Step by step solution

01

Understand the Problem

We are given a normally distributed signal with a mean (\(\mu\)) of \(1.5\, \mathrm{V}\) and a standard deviation (\(\sigma\)) of \(0.02\, \mathrm{V}\). We need to solve three sub-questions involving probabilities and specific signal values under this normal distribution.

02

Calculate Probability within Specifications (Part a)

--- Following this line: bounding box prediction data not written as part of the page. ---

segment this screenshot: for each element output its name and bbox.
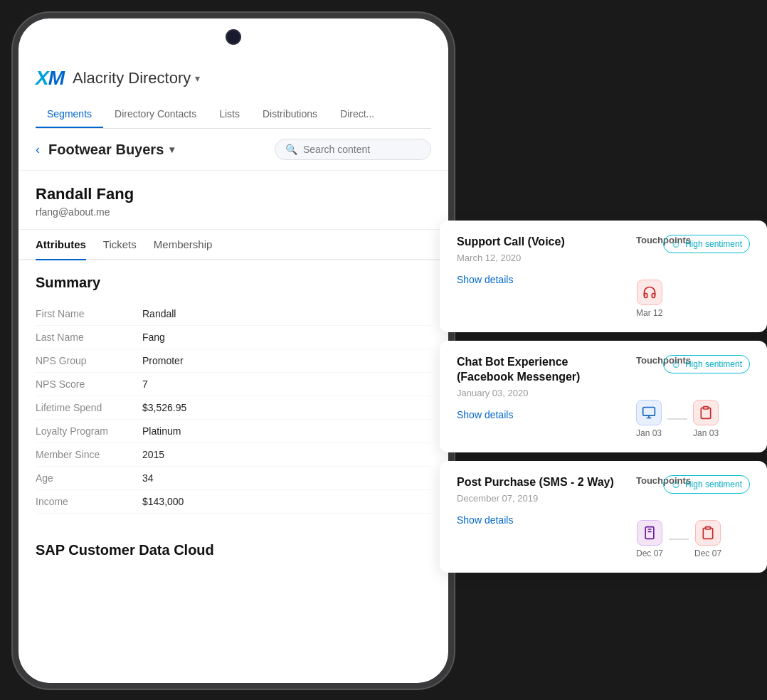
- sentiment-badge-chatbot: ☺ High sentiment: [663, 355, 750, 373]
- journey-card-postpurchase: Post Purchase (SMS - 2 Way) December 07,…: [440, 461, 767, 573]
- tp-date-clipboard-postpurchase: Dec 07: [694, 548, 721, 558]
- tab-distributions[interactable]: Distributions: [251, 101, 329, 128]
- card-title-support: Support Call (Voice): [457, 235, 619, 250]
- phone-shell: XM Alacrity Directory ▾ Segments Directo…: [13, 13, 454, 689]
- tp-item-sms: Dec 07: [636, 520, 663, 558]
- touchpoint-row-chatbot: Jan 03 Jan 03: [636, 400, 719, 438]
- sentiment-icon-support: ☺: [671, 238, 681, 250]
- segment-bar: ‹ Footwear Buyers ▾ 🔍: [18, 129, 448, 171]
- attr-value-firstname: Randall: [142, 308, 176, 319]
- logo-row: XM Alacrity Directory ▾: [36, 67, 431, 90]
- attr-row-npsgroup: NPS Group Promoter: [36, 349, 431, 373]
- back-button[interactable]: ‹: [36, 142, 40, 157]
- summary-section: Summary First Name Randall Last Name Fan…: [18, 260, 448, 528]
- sms-icon: [637, 520, 662, 546]
- tab-direct[interactable]: Direct...: [329, 101, 386, 128]
- attr-value-age: 34: [142, 472, 154, 484]
- card-left-postpurchase: Post Purchase (SMS - 2 Way) December 07,…: [457, 475, 619, 526]
- sentiment-badge-support: ☺ High sentiment: [663, 235, 750, 253]
- attr-row-age: Age 34: [36, 467, 431, 490]
- tp-connector-postpurchase: [669, 539, 689, 540]
- attr-value-membersince: 2015: [142, 449, 164, 460]
- attr-value-npsgroup: Promoter: [142, 355, 184, 366]
- search-icon: 🔍: [285, 144, 297, 155]
- sub-tab-attributes[interactable]: Attributes: [36, 230, 86, 260]
- app-header: XM Alacrity Directory ▾ Segments Directo…: [18, 55, 448, 129]
- attr-label-firstname: First Name: [36, 308, 142, 319]
- card-date-postpurchase: December 07, 2019: [457, 493, 619, 504]
- tab-lists[interactable]: Lists: [208, 101, 251, 128]
- card-left-chatbot: Chat Bot Experience (Facebook Messenger)…: [457, 355, 619, 421]
- sub-tab-tickets[interactable]: Tickets: [103, 230, 137, 260]
- touchpoint-row-support: Mar 12: [636, 280, 662, 318]
- nav-tabs: Segments Directory Contacts Lists Distri…: [36, 101, 431, 129]
- sentiment-text-chatbot: High sentiment: [685, 359, 742, 369]
- app-title-chevron: ▾: [195, 73, 200, 84]
- tp-date-headset: Mar 12: [636, 308, 662, 318]
- card-date-chatbot: January 03, 2020: [457, 388, 619, 398]
- attr-row-firstname: First Name Randall: [36, 302, 431, 326]
- contact-name: Randall Fang: [36, 185, 431, 203]
- journey-card-chatbot: Chat Bot Experience (Facebook Messenger)…: [440, 341, 767, 452]
- tp-item-browser: Jan 03: [636, 400, 662, 438]
- clipboard-icon-postpurchase: [695, 520, 721, 546]
- attr-value-lifetimespend: $3,526.95: [142, 402, 186, 413]
- sentiment-text-support: High sentiment: [685, 239, 742, 249]
- headset-icon: [637, 280, 662, 305]
- svg-rect-0: [643, 408, 655, 416]
- attr-label-npsscore: NPS Score: [36, 378, 142, 390]
- tab-directory-contacts[interactable]: Directory Contacts: [103, 101, 208, 128]
- svg-rect-4: [706, 527, 711, 529]
- phone-camera: [226, 29, 241, 45]
- card-title-postpurchase: Post Purchase (SMS - 2 Way): [457, 475, 619, 490]
- tp-date-clipboard-chatbot: Jan 03: [693, 428, 719, 438]
- tp-item-clipboard-postpurchase: Dec 07: [694, 520, 721, 558]
- attr-label-income: Income: [36, 496, 142, 507]
- sub-tab-membership[interactable]: Membership: [154, 230, 213, 260]
- attr-row-income: Income $143,000: [36, 490, 431, 514]
- card-title-chatbot: Chat Bot Experience (Facebook Messenger): [457, 355, 619, 385]
- browser-icon: [636, 400, 662, 425]
- show-details-support[interactable]: Show details: [457, 274, 513, 285]
- phone-notch: [18, 18, 448, 55]
- phone-content: XM Alacrity Directory ▾ Segments Directo…: [18, 55, 448, 683]
- attr-label-lifetimespend: Lifetime Spend: [36, 402, 142, 413]
- card-date-support: March 12, 2020: [457, 253, 619, 263]
- summary-title: Summary: [36, 275, 431, 291]
- attr-label-loyalty: Loyalty Program: [36, 425, 142, 437]
- segment-name[interactable]: Footwear Buyers ▾: [48, 142, 174, 158]
- attr-value-npsscore: 7: [142, 378, 148, 390]
- clipboard-icon-chatbot: [693, 400, 719, 425]
- tp-item-headset: Mar 12: [636, 280, 662, 318]
- app-title[interactable]: Alacrity Directory ▾: [73, 69, 200, 88]
- show-details-chatbot[interactable]: Show details: [457, 409, 513, 420]
- app-title-text: Alacrity Directory: [73, 69, 191, 88]
- search-box[interactable]: 🔍: [275, 139, 431, 160]
- sub-tabs: Attributes Tickets Membership: [18, 230, 448, 260]
- contact-section: Randall Fang rfang@about.me: [18, 171, 448, 230]
- attr-row-membersince: Member Since 2015: [36, 443, 431, 467]
- card-left-support: Support Call (Voice) March 12, 2020 Show…: [457, 235, 619, 286]
- contact-email: rfang@about.me: [36, 206, 431, 218]
- attr-value-loyalty: Platinum: [142, 425, 181, 437]
- attr-label-npsgroup: NPS Group: [36, 355, 142, 366]
- attr-row-loyalty: Loyalty Program Platinum: [36, 420, 431, 443]
- segment-dropdown-arrow: ▾: [169, 144, 174, 155]
- attr-label-lastname: Last Name: [36, 332, 142, 343]
- sentiment-icon-chatbot: ☺: [671, 359, 681, 370]
- xm-logo: XM: [36, 67, 64, 90]
- attr-row-lifetimespend: Lifetime Spend $3,526.95: [36, 396, 431, 420]
- tab-segments[interactable]: Segments: [36, 101, 103, 128]
- attr-label-age: Age: [36, 472, 142, 484]
- journey-card-support-call: Support Call (Voice) March 12, 2020 Show…: [440, 221, 767, 332]
- card-right-chatbot: Touchpoints ☺ High sentiment Jan 03: [636, 355, 750, 438]
- touchpoint-row-postpurchase: Dec 07 Dec 07: [636, 520, 721, 558]
- search-input[interactable]: [303, 144, 420, 155]
- card-right-postpurchase: Touchpoints ☺ High sentiment Dec 07: [636, 475, 750, 558]
- sentiment-icon-postpurchase: ☺: [671, 479, 681, 490]
- show-details-postpurchase[interactable]: Show details: [457, 514, 513, 526]
- sap-section-title: SAP Customer Data Cloud: [18, 528, 448, 558]
- attr-label-membersince: Member Since: [36, 449, 142, 460]
- sentiment-badge-postpurchase: ☺ High sentiment: [663, 475, 750, 494]
- card-right-support: Touchpoints ☺ High sentiment Mar 12: [636, 235, 750, 318]
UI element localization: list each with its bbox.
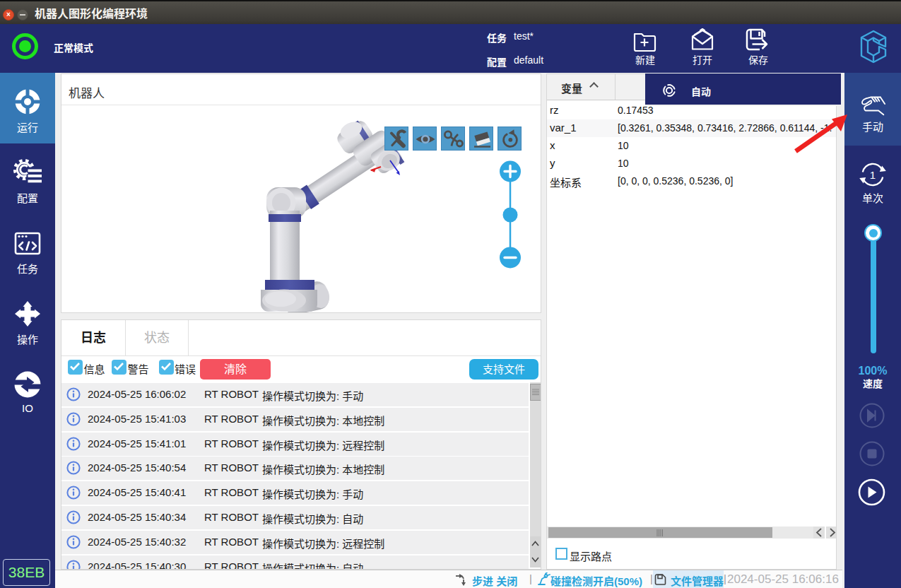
svg-text:1: 1: [870, 169, 876, 181]
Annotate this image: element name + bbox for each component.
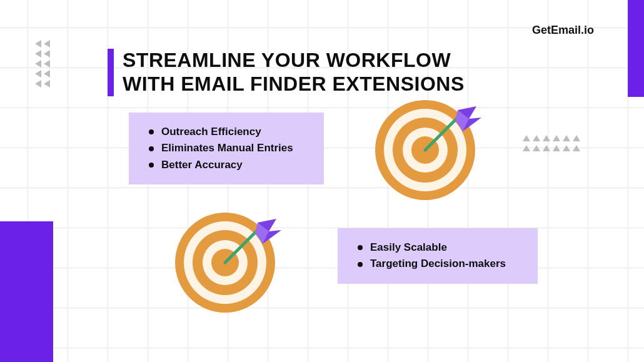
svg-marker-15 <box>573 135 580 141</box>
svg-marker-9 <box>44 80 50 88</box>
svg-marker-13 <box>553 135 560 141</box>
svg-marker-8 <box>35 80 41 88</box>
svg-marker-12 <box>543 135 550 141</box>
benefits-card-bottom: Easily Scalable Targeting Decision-maker… <box>338 228 538 284</box>
svg-marker-21 <box>573 145 580 151</box>
svg-marker-11 <box>533 135 540 141</box>
heading-accent-bar <box>108 49 114 96</box>
svg-marker-4 <box>35 60 41 68</box>
benefits-card-top: Outreach Efficiency Eliminates Manual En… <box>129 113 324 184</box>
heading-line-2: WITH EMAIL FINDER EXTENSIONS <box>123 73 465 95</box>
accent-block-left <box>0 221 53 362</box>
heading-line-1: STREAMLINE YOUR WORKFLOW <box>123 49 451 71</box>
brand-label: GetEmail.io <box>532 24 594 37</box>
svg-marker-16 <box>523 145 530 151</box>
svg-marker-7 <box>44 70 50 78</box>
svg-marker-14 <box>563 135 570 141</box>
svg-marker-10 <box>523 135 530 141</box>
svg-marker-6 <box>35 70 41 78</box>
heading-text: STREAMLINE YOUR WORKFLOW WITH EMAIL FIND… <box>123 49 465 96</box>
svg-marker-20 <box>563 145 570 151</box>
svg-marker-2 <box>35 50 41 58</box>
target-dart-icon <box>175 213 275 313</box>
svg-marker-17 <box>533 145 540 151</box>
triangle-cluster-right-icon <box>523 135 598 159</box>
svg-marker-18 <box>543 145 550 151</box>
list-item: Targeting Decision-makers <box>358 256 520 272</box>
list-item: Better Accuracy <box>149 157 306 173</box>
list-item: Easily Scalable <box>358 239 520 256</box>
page-heading: STREAMLINE YOUR WORKFLOW WITH EMAIL FIND… <box>108 49 465 96</box>
svg-marker-1 <box>44 40 50 48</box>
svg-marker-0 <box>35 40 41 48</box>
list-item: Outreach Efficiency <box>149 124 306 140</box>
svg-marker-5 <box>44 60 50 68</box>
svg-marker-3 <box>44 50 50 58</box>
target-dart-icon <box>375 100 475 200</box>
triangle-cluster-left-icon <box>35 39 73 91</box>
list-item: Eliminates Manual Entries <box>149 140 306 156</box>
accent-bar-right <box>628 0 644 97</box>
svg-marker-19 <box>553 145 560 151</box>
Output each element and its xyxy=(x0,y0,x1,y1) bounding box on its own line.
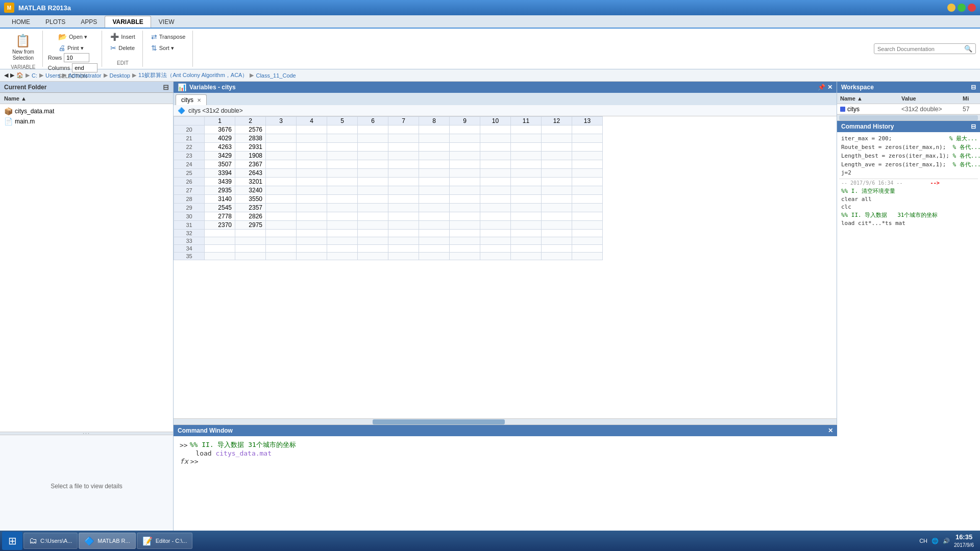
table-cell[interactable] xyxy=(358,204,388,212)
list-item[interactable]: j=2 xyxy=(839,169,978,177)
list-item[interactable]: citys <31x2 double> 57 xyxy=(837,104,980,114)
table-cell[interactable] xyxy=(388,237,419,245)
table-cell[interactable] xyxy=(327,160,358,169)
table-cell[interactable] xyxy=(419,169,450,178)
table-cell[interactable] xyxy=(327,237,358,245)
table-cell[interactable] xyxy=(450,160,480,169)
table-cell[interactable] xyxy=(511,237,542,245)
table-cell[interactable] xyxy=(358,195,388,204)
var-table-container[interactable]: 1 2 3 4 5 6 7 8 9 10 11 12 13 xyxy=(174,116,837,418)
table-cell[interactable] xyxy=(542,143,572,152)
table-cell[interactable]: 2370 xyxy=(205,221,235,230)
cols-input[interactable] xyxy=(72,63,97,72)
table-cell[interactable] xyxy=(266,212,297,221)
table-cell[interactable] xyxy=(480,160,511,169)
table-cell[interactable] xyxy=(358,212,388,221)
list-item[interactable]: %% II. 导入数据 31个城市的坐标 xyxy=(839,211,978,219)
table-cell[interactable] xyxy=(480,237,511,245)
col-header-3[interactable]: 3 xyxy=(266,117,297,126)
table-cell[interactable] xyxy=(266,126,297,134)
col-header-10[interactable]: 10 xyxy=(480,117,511,126)
list-item[interactable]: clear all xyxy=(839,195,978,203)
table-cell[interactable] xyxy=(358,134,388,143)
tab-variable[interactable]: VARIABLE xyxy=(105,16,151,28)
table-cell[interactable] xyxy=(511,245,542,253)
table-cell[interactable] xyxy=(327,169,358,178)
table-cell[interactable] xyxy=(511,195,542,204)
name-col-header[interactable]: Name ▲ xyxy=(0,93,173,104)
table-cell[interactable] xyxy=(419,126,450,134)
table-cell[interactable]: 2357 xyxy=(235,204,266,212)
table-cell[interactable] xyxy=(388,160,419,169)
list-item[interactable]: Route_best = zeros(iter_max,n); % 各代... xyxy=(839,143,978,152)
table-cell[interactable] xyxy=(235,230,266,237)
table-cell[interactable] xyxy=(542,134,572,143)
table-cell[interactable] xyxy=(419,230,450,237)
list-item[interactable]: Length_best = zeros(iter_max,1); % 各代... xyxy=(839,152,978,160)
table-cell[interactable] xyxy=(511,169,542,178)
sort-button[interactable]: ⇅ Sort ▾ xyxy=(148,43,189,53)
table-cell[interactable] xyxy=(572,204,603,212)
table-cell[interactable] xyxy=(511,253,542,260)
rows-input[interactable] xyxy=(64,53,89,62)
table-cell[interactable] xyxy=(327,204,358,212)
cmd-window-close[interactable]: ✕ xyxy=(828,427,833,434)
table-cell[interactable] xyxy=(297,178,327,186)
close-button[interactable] xyxy=(968,4,976,12)
table-cell[interactable] xyxy=(450,126,480,134)
table-cell[interactable] xyxy=(327,221,358,230)
table-cell[interactable] xyxy=(358,221,388,230)
breadcrumb-code[interactable]: Class_11_Code xyxy=(256,72,296,79)
table-cell[interactable] xyxy=(266,143,297,152)
table-cell[interactable] xyxy=(511,230,542,237)
table-cell[interactable] xyxy=(388,253,419,260)
table-cell[interactable] xyxy=(419,221,450,230)
table-cell[interactable] xyxy=(450,134,480,143)
table-cell[interactable] xyxy=(388,230,419,237)
table-cell[interactable] xyxy=(205,237,235,245)
table-cell[interactable] xyxy=(542,253,572,260)
tab-home[interactable]: HOME xyxy=(4,16,38,28)
tab-apps[interactable]: APPS xyxy=(73,16,105,28)
table-cell[interactable] xyxy=(327,143,358,152)
col-header-2[interactable]: 2 xyxy=(235,117,266,126)
table-cell[interactable] xyxy=(480,152,511,160)
table-cell[interactable] xyxy=(480,195,511,204)
table-cell[interactable] xyxy=(572,186,603,195)
table-cell[interactable] xyxy=(419,245,450,253)
table-cell[interactable] xyxy=(450,186,480,195)
table-cell[interactable] xyxy=(266,230,297,237)
col-header-4[interactable]: 4 xyxy=(297,117,327,126)
table-cell[interactable]: 3394 xyxy=(205,169,235,178)
table-cell[interactable] xyxy=(511,178,542,186)
table-cell[interactable] xyxy=(266,178,297,186)
table-cell[interactable] xyxy=(297,186,327,195)
taskbar-item-matlab[interactable]: 🔷 MATLAB R... xyxy=(79,533,135,549)
table-cell[interactable]: 2576 xyxy=(235,126,266,134)
table-cell[interactable]: 2826 xyxy=(235,212,266,221)
list-item[interactable]: Length_ave = zeros(iter_max,1); % 各代... xyxy=(839,160,978,169)
table-cell[interactable] xyxy=(388,212,419,221)
table-cell[interactable]: 2545 xyxy=(205,204,235,212)
table-cell[interactable] xyxy=(205,245,235,253)
print-button[interactable]: 🖨 Print ▾ xyxy=(55,43,90,53)
table-cell[interactable] xyxy=(480,169,511,178)
table-cell[interactable] xyxy=(327,253,358,260)
table-cell[interactable] xyxy=(450,245,480,253)
table-cell[interactable] xyxy=(327,186,358,195)
tab-citys-close[interactable]: ✕ xyxy=(197,97,201,103)
table-cell[interactable] xyxy=(419,178,450,186)
table-cell[interactable] xyxy=(266,195,297,204)
table-cell[interactable]: 3550 xyxy=(235,195,266,204)
table-cell[interactable] xyxy=(480,204,511,212)
table-cell[interactable] xyxy=(542,245,572,253)
table-cell[interactable] xyxy=(511,212,542,221)
table-cell[interactable] xyxy=(388,221,419,230)
delete-button[interactable]: ✂ Delete xyxy=(107,43,138,53)
table-cell[interactable] xyxy=(572,169,603,178)
table-cell[interactable] xyxy=(572,253,603,260)
list-item[interactable]: 📦 citys_data.mat xyxy=(2,106,171,116)
breadcrumb-users[interactable]: Users xyxy=(45,72,60,79)
col-header-11[interactable]: 11 xyxy=(511,117,542,126)
table-cell[interactable] xyxy=(358,143,388,152)
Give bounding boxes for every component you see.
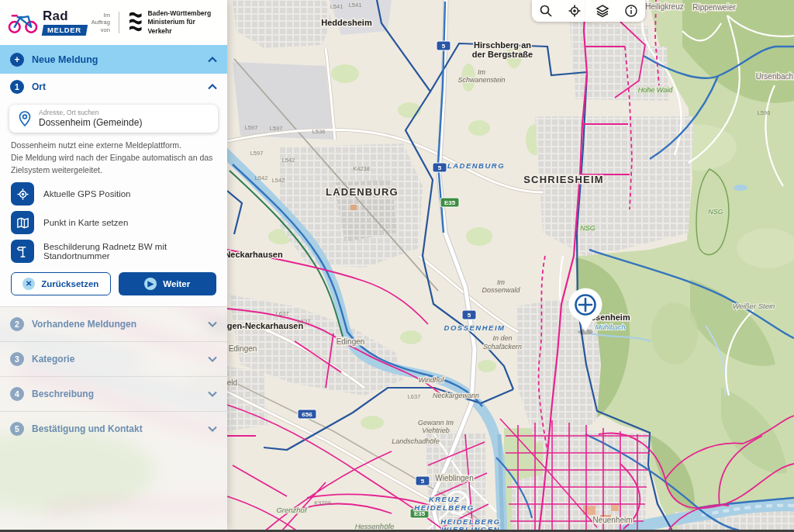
map-label: Ursenbach: [756, 72, 793, 81]
sidebar: Rad MELDER Im Auftrag von Baden-Württemb…: [0, 0, 227, 530]
radmelder-bike-logo-icon: [8, 10, 38, 35]
step-label: Vorhandene Meldungen: [32, 319, 136, 330]
x-circle-icon: ✕: [22, 278, 35, 290]
svg-text:656: 656: [302, 411, 312, 418]
step-number-badge: 3: [10, 352, 24, 366]
map-label: der Bergstraße: [472, 50, 533, 59]
set-point-on-map-action[interactable]: Punkt in Karte setzen: [11, 211, 216, 234]
next-button[interactable]: ▶ Weiter: [119, 272, 217, 295]
gps-target-icon: [11, 182, 34, 206]
search-value: Dossenheim (Gemeinde): [39, 117, 142, 129]
step-header-kategorie[interactable]: 3 Kategorie: [0, 341, 227, 376]
map-label: Dossenwald: [482, 286, 520, 294]
map-label: Im: [497, 278, 506, 286]
logo-badge: MELDER: [42, 25, 88, 36]
map-label: L637: [298, 318, 311, 325]
map-label: Rippenweier: [692, 3, 736, 12]
address-search-field[interactable]: Adresse, Ort suchen Dossenheim (Gemeinde…: [9, 105, 218, 133]
app-header: Rad MELDER Im Auftrag von Baden-Württemb…: [0, 0, 227, 45]
map-label: L541: [330, 3, 343, 10]
map-label: L597: [250, 150, 264, 157]
map-label: HEIDELBERG: [414, 503, 474, 512]
map-label: Grenzhof: [276, 506, 307, 514]
signpost-action[interactable]: Beschilderung Radnetz BW mit Standortnum…: [11, 240, 216, 263]
location-pin-icon: [17, 110, 33, 127]
map-label: Wieblingen: [435, 474, 473, 482]
reset-button[interactable]: ✕ Zurücksetzen: [11, 272, 111, 295]
chevron-up-icon: [208, 84, 217, 90]
step-label: Bestätigung und Kontakt: [32, 423, 143, 434]
map-label: KREUZ: [429, 495, 460, 503]
road-shield: 656: [298, 409, 316, 419]
step-number-badge: 2: [10, 317, 24, 331]
step-number-badge: 1: [10, 80, 24, 94]
map-label: LADENBURG: [447, 161, 505, 170]
road-shield: 5: [462, 310, 476, 320]
step-label: Ort: [32, 81, 46, 92]
map-label: Landschadhöfe: [392, 437, 440, 445]
map-label: Gewann Im: [418, 419, 454, 427]
step-header-vorhandene-meldungen[interactable]: 2 Vorhandene Meldungen: [0, 306, 227, 341]
map-label: LADENBURG: [326, 186, 399, 198]
svg-text:5: 5: [442, 43, 446, 50]
map-label: L536: [312, 128, 326, 135]
map-label: K4238: [353, 165, 370, 172]
map-label: DOSSENHEIM: [444, 323, 506, 332]
road-shield: 5: [437, 41, 451, 50]
map-label: Heddesheim: [321, 18, 372, 27]
map-label: L542: [282, 157, 295, 164]
step-header-bestaetigung-und-kontakt[interactable]: 5 Bestätigung und Kontakt: [0, 411, 227, 446]
chevron-down-icon: [208, 426, 217, 432]
reset-button-label: Zurücksetzen: [41, 279, 98, 288]
commission-text: Im Auftrag von: [91, 12, 110, 33]
chevron-down-icon: [208, 356, 217, 362]
map-label: Hohe Waid: [638, 86, 673, 94]
map-label: Hirschberg an: [474, 40, 531, 50]
map-label: L596: [758, 109, 771, 116]
map-label: L597: [270, 125, 283, 132]
layers-icon[interactable]: [594, 2, 611, 19]
logo-main: Rad: [43, 9, 87, 22]
gps-position-action[interactable]: Aktuelle GPS Position: [11, 182, 216, 206]
chevron-down-icon: [208, 391, 217, 397]
map-label: Schafäckern: [483, 343, 522, 351]
action-label: Aktuelle GPS Position: [43, 189, 131, 199]
signpost-icon: [11, 240, 34, 263]
map-label: SCHRIESHEIM: [523, 174, 604, 185]
bw-coat-of-arms-icon: [128, 11, 143, 34]
road-shield: E35: [440, 198, 459, 207]
action-label: Beschilderung Radnetz BW mit Standortnum…: [43, 242, 216, 261]
map-icon: [11, 211, 34, 234]
map-label: Neckargewann: [433, 392, 479, 399]
map-label: Viehtrieb: [422, 427, 449, 434]
map-label: L542: [272, 177, 285, 184]
info-icon[interactable]: [623, 2, 640, 19]
map-label: Im: [478, 68, 486, 76]
search-icon[interactable]: [537, 2, 554, 19]
new-report-header[interactable]: + Neue Meldung: [0, 45, 227, 74]
step-label: Beschreibung: [32, 389, 94, 399]
app-logo-text: Rad MELDER: [43, 9, 87, 36]
map-label: Mühlbach: [595, 323, 625, 331]
map-label: L637: [408, 393, 421, 400]
map-label: K9709: [314, 499, 331, 506]
map-label: NSG: [580, 224, 596, 232]
map-label: Neckarhausen: [224, 250, 282, 259]
locate-icon[interactable]: [566, 2, 583, 19]
svg-text:5: 5: [438, 164, 442, 171]
step-header-beschreibung[interactable]: 4 Beschreibung: [0, 376, 227, 411]
svg-text:E35: E35: [444, 199, 456, 206]
map-label: Edingen: [337, 337, 365, 346]
plus-circle-icon: +: [10, 53, 24, 67]
step-header-ort[interactable]: 1 Ort: [0, 74, 227, 100]
chevron-up-icon: [208, 57, 217, 63]
map-label: L541: [349, 2, 362, 9]
step-number-badge: 5: [10, 422, 24, 436]
external-platform-notice: Dossenheim nutzt eine externe Meldeplatt…: [11, 139, 216, 177]
map-label: Schwanenstein: [457, 76, 505, 84]
next-button-label: Weiter: [163, 279, 190, 288]
ministry-text: Baden-Württemberg Ministerium für Verkeh…: [147, 9, 219, 35]
road-shield: 5: [416, 476, 430, 485]
map-label: L542: [255, 174, 268, 181]
chevron-down-icon: [208, 321, 217, 327]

To find the probability that the signal is between \(1.45\, \mathrm{V}\) and \(1.55\, \mathrm{V}\), we need to compute the Z-scores for these values and use the standard normal distribution table.1. Compute Z-scores using the formula: \(Z = \frac{X - \mu}{\sigma}\). - For \(1.45\, \mathrm{V}\): \[Z_{1} = \frac{1.45 - 1.5}{0.02} = -2.5\] - For \(1.55\, \mathrm{V}\): \[Z_{2} = \frac{1.55 - 1.5}{0.02} = 2.5\]2. Use the standard normal distribution to find probabilities: - \(P(Z < 2.5) \approx 0.9938\) - \(P(Z < -2.5) \approx 0.0062\)3. Probability within specifications: \[P(1.45 < X < 1.55) = P(Z < 2.5) - P(Z < -2.5)\] \[= 0.9938 - 0.0062 = 0.9876\]

03

Determine Signal Value Exceeded with 95% Probability (Part b)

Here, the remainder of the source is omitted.